Source code for clustering.citoperations

"""Green operator and cluster interaction tensors related operations.

This module includes several procedures required to compute the cluster
interaction tensors, namely (1) the frequency discretization of the spatial
domain and (2) the computation of the Green operator, as well as the assembly
of the global cluster interaction matrix.

Functions
---------
set_discrete_freqs
    Perform frequency discretization of the spatial domain.
gop_material_independent_terms
    Compute Green operator material independent terms in frequency domain.
assemble_cit
    Assemble global cluster interaction matrix.
"""
#
#                                                                       Modules
# =============================================================================
# Standard
import copy
import itertools as it
# Third-party
import numpy as np
import numpy.matlib
# Local
import tensor.matrixoperations as mop
#
#                                                          Authorship & Credits
# =============================================================================
__author__ = 'Bernardo Ferreira (bernardo_ferreira@brown.edu)'
__credits__ = ['Bernardo Ferreira', ]
__status__ = 'Stable'
# =============================================================================
#
# =============================================================================
#
#                                                          Discrete frequencies
# =============================================================================
def set_discrete_freqs(n_dim, rve_dims, n_voxels_dims):
    """Perform frequency discretization of the spatial domain.

    Perform frequency discretization by setting the spatial discrete
    frequencies (rad/m) for each dimension.

    *2D case*:

    .. math::

       \\boldsymbol{\\zeta}_{s_{1}, s_{2}} =
          \\left( \\dfrac{2\\pi}{(l_{\\mathrm{RVE}})_{1}} s_{1}, \\,
          \\dfrac{2\\pi}{(l_{\\mathrm{RVE}})_{2}} s_{2} \\right) \\, ,

    .. math::

       s_{i}=0, 1, \\dots, n_{i}-1 \\, , \\quad i=1,2 \\, .

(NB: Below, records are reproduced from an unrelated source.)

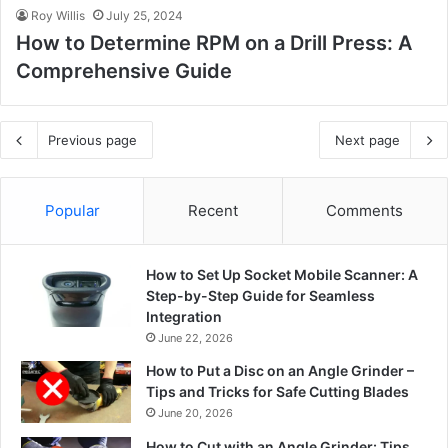
Roy Willis
July 25, 2024
How to Determine RPM on a Drill Press: A
Comprehensive Guide
Previous page
Next page
Popular
Recent
Comments
How to Set Up Socket Mobile Scanner: A
Step-by-Step Guide for Seamless
Integration
June 22, 2026
How to Put a Disc on an Angle Grinder –
Tips and Tricks for Safe Cutting Blades
June 20, 2026
How to Cut with an Angle Grinder: Tips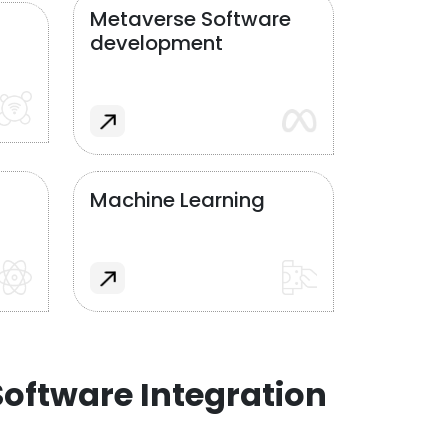
Metaverse Software
development
Machine Learning
oftware Integration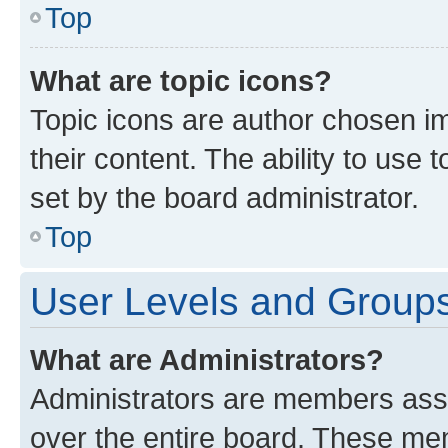
Top
What are topic icons?
Topic icons are author chosen im
their content. The ability to use
set by the board administrator.
Top
User Levels and Group
What are Administrators?
Administrators are members assig
over the entire board. These mem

    where :math:`\\boldsymbol{\\zeta}_{s_{1}, s_{2}} \\equiv
    \\boldsymbol{\\zeta}(s_{1}, s_{2})` denotes a sampling angular frequency,
    :math:`(l_{\\mathrm{RVE}})_{i}` is the RVE size in the :math:`i` th
    dimension, and :math:`n_{i}` is the number of voxels in the :math:`i` th
    dimension.

    ----

    *3D case*:

    .. math::

       \\boldsymbol{\\zeta}_{s_{1}, s_{2}, s_{3}} =
          \\left( \\dfrac{2\\pi}{(l_{\\mathrm{RVE}})_{1}} s_{1}, \\,
          \\dfrac{2\\pi}{(l_{\\mathrm{RVE}})_{2}} s_{2}, \\,
          \\dfrac{2\\pi}{(l_{\\mathrm{RVE}})_{3}} s_{3} \\right) \\, ,

    .. math::

       s_{i}=0, 1, \\dots, n_{i}-1 \\, , \\quad i=1,2,3 \\, .

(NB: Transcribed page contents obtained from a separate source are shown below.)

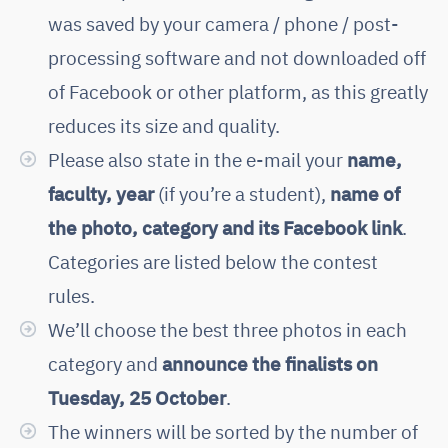
was saved by your camera / phone / post-
processing software and not downloaded off
of Facebook or other platform, as this greatly
reduces its size and quality.
Please also state in the e-mail your
name,
faculty, year
(if you’re a student),
name of
the photo, category and its Facebook link
.
Categories are listed below the contest
rules.
We’ll choose the best three photos in each
category and
announce the finalists on
Tuesday, 25 October
.
The winners will be sorted by the number of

    where :math:`\\boldsymbol{\\zeta}_{s_{1}, s_{2}, s_{3}} \\equiv
    \\boldsymbol{\\zeta}(s_{1}, s_{2}, s_{3})` denotes a sampling angular
    frequency, :math:`(l_{\\mathrm{RVE}})_{i}` is the RVE size in the
    :math:`i` th dimension, and :math:`n_{i}` is the number of voxels in the
    :math:`i` th dimension.

    ----

    Parameters
    ----------
    n_dim : int
        Problem number of spatial dimensions.
    rve_dims : list
        RVE size in each dimension.
    n_voxels_dims : list[int]
        Number of voxels in each dimension of the regular grid (spatial
        discretization of the RVE).

    Returns
    -------
    freq_dims : list[numpy.ndarray (1d)]
        List containing the sample frequencies (numpy.ndarray (1d) of shape
        (n_voxels_dim,)) for each dimension.
    """
    freqs_dims = list()
    for i in range(n_dim):
        # Set sampling spatial period
        sampling_period = rve_dims[i]/n_voxels_dims[i]
        # Set discrete frequencies
        freqs_dims.append(2*np.pi*np.fft.fftfreq(n_voxels_dims[i],
                                                 sampling_period))
    # Return
    return freqs_dims
#
#                                                                Green operator
# =============================================================================
def gop_material_independent_terms(strain_formulation, problem_type, rve_dims,
                                   n_voxels_dims):
    """Compute Green operator material independent terms in frequency domain.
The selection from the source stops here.